The CAL AQUA Fluxus pipes are made for tanks 15-25cm in height. Their next pipe (Efflux) are made for 20g tanks. On top of that, it states that "each piece is unique" leading me to think that these pipes are made more for aesthetic reasons. 

If I were to go with Do!Aqua, which would be more suitable for my setup?


----------



## sarahspins (Sep 24, 2012)

If you find the Cal Aqua pipes for sale anywhere, let me know.. I've been wanting to find/buy them for about a month now, with no luck. I actually just emailed Cal Aqua directly today because I'm tired of feeling like I'm being ignored by GLA.


----------



## Knicolas (Nov 23, 2012)

I've asked GLA when they'll be getting more fluxus sets in and they said by next week. I'm glad I've had to wait for them because I would have just ordered them without putting much thought into it. Which led me to this thread.


----------



## David P. (Feb 3, 2013)

hi,

i just purchased the Blau aquaristic lilypipe, cheaper than ADA and i could not get the Calaqua labs.


----------



## Knicolas (Nov 23, 2012)

So I went with the Do!Aqua Poppy Pipe, but I don't think I thought this through all the way. The hole I drilled in my stand have the pipes installed on the back of the tank. Could this work? I'd have the outlet on the far right corner facing toward the front and the inlet next to it on the left.


----------



## pwolfe (Mar 2, 2011)

I love poppy pipes personally, allows me to run my 2213 in a 45f at full blast without my betta noticing a thing


----------



## laqu (Oct 17, 2012)

what creates the SOFTEST flow?
medium?

anyone ever compair flow

and i have the same question as Knicolas .. 
...
i have a 6 gallon so SMALL tank


----------



## pwolfe (Mar 2, 2011)

softest flow is a poppy pipe, no contest there.


----------



## hisxlency (Jan 26, 2013)

only thing with the Poppy would be how large it is. Size if a tennis ball right? Would it look out of place is a smaller tank?


----------



## Knicolas (Nov 23, 2012)

I'm so indecisive. I canceled my order for the poppy glass pipes. I'm hesitant to purchase the violet glass because I'm afraid the downward flow might be too harsh in my small tank. If I went with the jet pipes and turned down the flow would I be okay? Is using the quick disconnect to adjust flow on my eheim a problem?


----------



## Knicolas (Nov 23, 2012)

hisxlency said:


> only thing with the Poppy would be how large it is. Size if a tennis ball right? Would it look out of place is a smaller tank?

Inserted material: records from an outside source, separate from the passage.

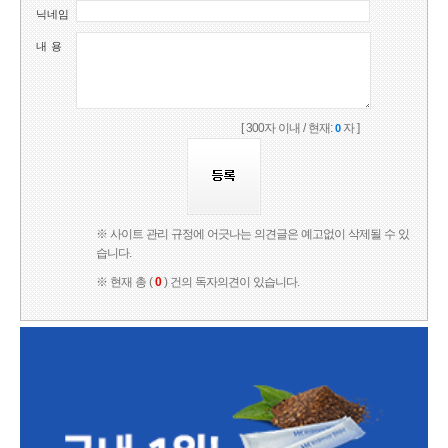
닉네임
내 용
[ 300자 이내 / 현재:
자 ]
0
※ 사이트 관리 규정에 어긋나는 의견글은 예고없이 삭제될 수 있
습니다.
※ 현재 총 (
0
) 건의 독자의견이 있습니다.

This was one of the reasons I decided to cancel my order on the poppy glass pipes.


----------



## Bugeye (Apr 15, 2011)

I just got the Cal Aqua's from Green Leaf. Always excellent service
and quick ship.


----------



## pwolfe (Mar 2, 2011)

keep the poppy clean and you won't notice it. hell I have leaves growing over mine, it is literally invisible. I have thread on here about my 45f if you wanna see one in action. And mine is made by gush, I'd be willing to bet the doaqua is even clearer.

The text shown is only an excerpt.